Special protections for older workers
If employers obtain a release from any employee who is 40 or older, they must ensure that it complies with the federal Older Workers Benefit Protection Act (OWBPA). If the release doesn’t conform to the provisions of the OWBPA, it will be invalid, which means the employee will be able to keep the money and still sue you for age discrimination, even though he signed a document saying he wouldn’t.
So what does the Older Workers Benefit Protection Act require? For starters, there must be a special reference to the OWBPA in the release itself. In addition, the employee has up to 21 days to consider the release and up to seven days to revoke it after he executes it. There are additional requirements for group layoffs.
For example, if an employer obtains releases from two or more employees as part of the same layoff and any of them are 40 or older, the employer must allow them a 45-day review period instead of 21 days. Also, the release must contain a list of all employees in the affected departments, their ages, and whether they were laid off.
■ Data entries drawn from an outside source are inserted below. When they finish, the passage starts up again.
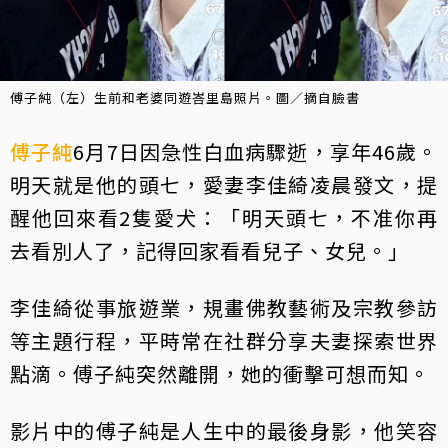
傅子純（左）生前和老婆同遊峇里島照片。圖／摘自臉書
傅子純
6月7日因急性白血病驟逝，享年46歲。
明天就是他的頭七，愛妻李佳綺凌晨發文，提
醒他回來看2隻愛犬：「明天頭七，不准你再
去看別人了，記得回家看看兒子、女兒。」
李佳綺從事旅遊業，規畫佛教藝術及宗教參訪
等主題行程，平時常在社群分享夫妻探索世界
點滴。傅子純突然離開，她的衝擊可想而知。
影片中的傅子純是人生中的最後身影，他笑容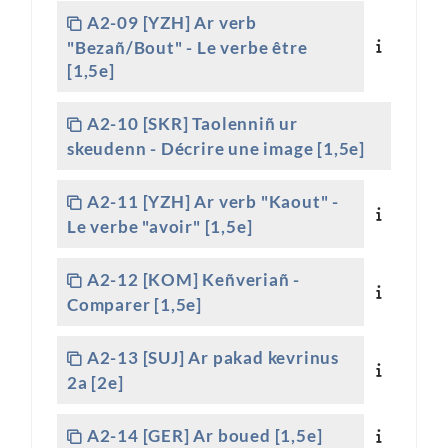
A2-09 [YZH] Ar verb
"Bezañ/Bout" - Le verbe être
[1,5e]
A2-10 [SKR] Taolenniñ ur
skeudenn - Décrire une image [1,5e]
A2-11 [YZH] Ar verb "Kaout" -
Le verbe "avoir" [1,5e]
A2-12 [KOM] Keñveriañ -
Comparer [1,5e]
A2-13 [SUJ] Ar pakad kevrinus
2a [2e]
A2-14 [GER] Ar boued [1,5e]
Some employers prefer to forgo the OWBPA’s requirements, reasoning that the law applies only to one of the claims contained in the release so they’re willing to risk liability to avoid the notice requirements and waiting periods.
Age discrimination claims (both intentional discrimination and disparate-impact claims), however, are probably the most common type of wrongful discharge claim to result from layoffs. And when groups of employees are affected, an employer could be facing a potential class action. Therefore, it’s wise to work through the wording of your severance agreements with an employment attorney before implementing layoffs that might affect older workers.